The College Republicans, for example, will host a discussion on the Republican party and its relationship with environmental causes. The event, set to host a speaker from Conservamerica, a conservative leaning group that focuses on environmental conservation, will address how conservatives are looking to approach climate change on the global level.
An event on Wednesday, Sept. 30, titled “How many Earths?” will address living sustainably. Presented by the Sustainability Committee, the event will help students calculate how many planet Earths it would require if every person lived like they did.
“We hope that our work helps people recognize that they are not alone in their concern for the environment,” he added. “We try to offer ways for people to get involved, whether through the committee, in other sustainable organizations on campus or in the actions they take in their every day lives.”
Many of the events are co-sponsored and are meant to focus on issues surrounding sustainability.
An event on Friday, titled “Social Justice and Sustainability,” will address the relationship between the Jesuit definition of social justice and environmental justice. The event, set to feature various faculty members and community organizers and hosted by the Dorothy Day Center for Service and Justice, will look at how these two issues intersect and examine how Bronx communities are being affected.

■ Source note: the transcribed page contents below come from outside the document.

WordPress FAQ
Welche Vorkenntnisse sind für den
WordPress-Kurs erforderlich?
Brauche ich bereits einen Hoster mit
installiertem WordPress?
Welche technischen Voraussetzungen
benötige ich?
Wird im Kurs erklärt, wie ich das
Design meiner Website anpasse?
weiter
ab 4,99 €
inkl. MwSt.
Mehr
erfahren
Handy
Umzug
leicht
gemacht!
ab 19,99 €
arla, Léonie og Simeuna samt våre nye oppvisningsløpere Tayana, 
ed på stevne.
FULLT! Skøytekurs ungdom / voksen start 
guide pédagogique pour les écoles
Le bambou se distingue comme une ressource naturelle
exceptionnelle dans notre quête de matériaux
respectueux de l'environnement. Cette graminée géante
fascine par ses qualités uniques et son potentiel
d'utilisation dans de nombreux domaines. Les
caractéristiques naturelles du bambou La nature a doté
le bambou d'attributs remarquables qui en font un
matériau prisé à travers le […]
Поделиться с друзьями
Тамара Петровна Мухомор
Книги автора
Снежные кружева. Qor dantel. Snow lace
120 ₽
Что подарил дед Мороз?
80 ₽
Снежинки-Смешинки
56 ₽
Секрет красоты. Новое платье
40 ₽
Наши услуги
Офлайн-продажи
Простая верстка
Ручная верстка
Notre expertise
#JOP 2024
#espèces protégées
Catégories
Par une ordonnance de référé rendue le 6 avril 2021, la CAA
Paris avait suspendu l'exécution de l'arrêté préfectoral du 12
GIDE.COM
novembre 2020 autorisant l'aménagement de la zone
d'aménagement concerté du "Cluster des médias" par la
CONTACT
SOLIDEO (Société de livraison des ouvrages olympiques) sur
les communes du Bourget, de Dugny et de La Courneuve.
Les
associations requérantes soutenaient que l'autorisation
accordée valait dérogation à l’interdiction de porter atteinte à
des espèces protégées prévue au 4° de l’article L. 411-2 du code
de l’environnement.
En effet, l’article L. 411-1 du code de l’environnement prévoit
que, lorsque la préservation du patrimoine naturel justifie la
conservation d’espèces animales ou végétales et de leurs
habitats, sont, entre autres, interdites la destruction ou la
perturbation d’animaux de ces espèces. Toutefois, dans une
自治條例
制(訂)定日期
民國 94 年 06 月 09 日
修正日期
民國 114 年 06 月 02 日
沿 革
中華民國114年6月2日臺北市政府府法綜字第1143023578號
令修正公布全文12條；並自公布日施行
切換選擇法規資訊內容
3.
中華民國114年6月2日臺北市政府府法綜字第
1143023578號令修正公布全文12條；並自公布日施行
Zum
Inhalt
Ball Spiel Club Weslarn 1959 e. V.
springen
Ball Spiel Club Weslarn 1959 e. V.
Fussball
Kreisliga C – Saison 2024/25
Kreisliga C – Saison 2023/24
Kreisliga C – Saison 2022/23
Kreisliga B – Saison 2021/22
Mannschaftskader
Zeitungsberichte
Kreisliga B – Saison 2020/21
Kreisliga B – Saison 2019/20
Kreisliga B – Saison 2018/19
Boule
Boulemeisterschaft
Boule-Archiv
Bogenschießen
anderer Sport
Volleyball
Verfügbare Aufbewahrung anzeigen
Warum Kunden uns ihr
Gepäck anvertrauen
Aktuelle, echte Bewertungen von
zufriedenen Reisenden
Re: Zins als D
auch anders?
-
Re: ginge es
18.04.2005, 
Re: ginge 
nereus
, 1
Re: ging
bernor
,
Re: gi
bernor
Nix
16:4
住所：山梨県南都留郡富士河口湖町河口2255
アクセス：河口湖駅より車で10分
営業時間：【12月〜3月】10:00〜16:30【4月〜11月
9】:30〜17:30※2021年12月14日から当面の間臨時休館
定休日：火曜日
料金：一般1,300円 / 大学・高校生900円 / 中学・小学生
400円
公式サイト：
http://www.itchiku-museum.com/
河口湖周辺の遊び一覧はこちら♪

Campus Activities Board (CAB) and Students for Environmental Action and Justice (SEAJ) will co-host a showing of the 2009 documentary, The Cove. The film, which was an expose on controversial dolphin-hunting practices in Japan, will be followed by a discussion of progress in recent years.
The committee will also present on Thursday, Oct. 1, addressing urban ecology and sustainability. The speaker, Jason Aloisio, the founder of St. Roses Community Garden and St. Roses CSA, will discuss his career in urban ecology and its intersection with urban sustainability.

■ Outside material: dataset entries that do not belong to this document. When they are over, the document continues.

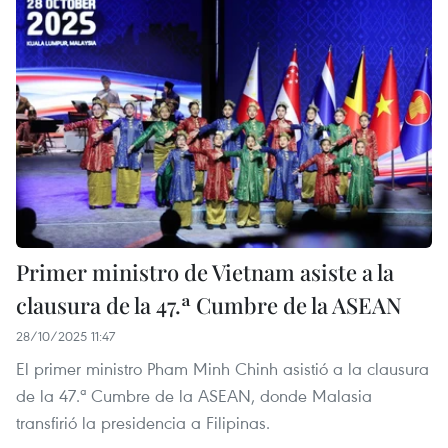
Primer ministro de Vietnam asiste a la
clausura de la 47.ª Cumbre de la ASEAN
28/10/2025 11:47
El primer ministro Pham Minh Chinh asistió a la clausura
de la 47.ª Cumbre de la ASEAN, donde Malasia
transfirió la presidencia a Filipinas.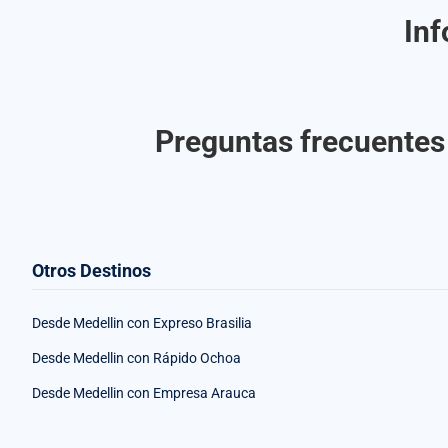
Inf
Preguntas frecuentes 
Otros Destinos
Desde Medellin con Expreso Brasilia
Desde Medellin con Rápido Ochoa
Desde Medellin con Empresa Arauca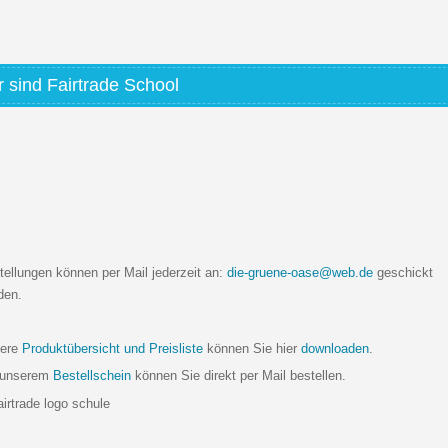
r sind Fairtrade School
tellungen können per Mail jederzeit an:
die-gruene-oase@web.de
geschickt
den.
ere
Produktübersicht und Preisliste
können Sie hier
downloaden
.
 unserem
Bestellschein
können Sie direkt per Mail bestellen.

In recent years, Fordham has addressed the issue of sustainability in several ways, many of which are highly visible to students.
This semester, more recycling bins were placed in classrooms and in buildings across campus.
In years past, Fordham was recognized for having its first green building to be built on the historic Rose Hill campus in 2012. The building, Campbell, Salice & Conley Halls were awarded LEED Gold Certification. The new Law Building and McKeon residential tower are also certified as LEED buildings.
In addition, the university is also converting its fleet of Ram Vans to biodiesel, having purchased close to 40 new vans and achieving a reduction of 22 percent in carbon dioxide emissions.
The school, according to Magidson, also has plans to install automatic lights in classrooms to reduce electricity wasted when they are left on.
The organizers of the week’s events are hoping students live more sustainably beyond Sustainability Week.
During the events, the committee is hoping to encourage students toward sustainability-focused clubs like SEAJ or St. Rose’s Garden.
In addition, the group is looking to provide tips for students on campus, many of which revolve around the three R’s: reduce, reuse and recycle.
“The single most important thing you can do to reduce your ecological impact is to consume less,” Magidson said. “Avoid things like bottled water, which requires the production of a plastic product to contain something you can get for free out of the tap. And when you do purchase a product, avoid single-use products.”The Sustainability Committee is set to release a Sustainability Guide this semester.
Still, the group is looking to promote the issue on campus and push the university on developing its commitment to sustainability.
“There is a lot more the university could be doing to support the cause of sustainability,” said Magidson.
Things like dedicated departments, full-time faculty members, and “green grants,” that promote student-produced ideas, are all ways of promoting the issue on college campuses.
“We are looking to implement one of these programs at Fordham,” added Magidson.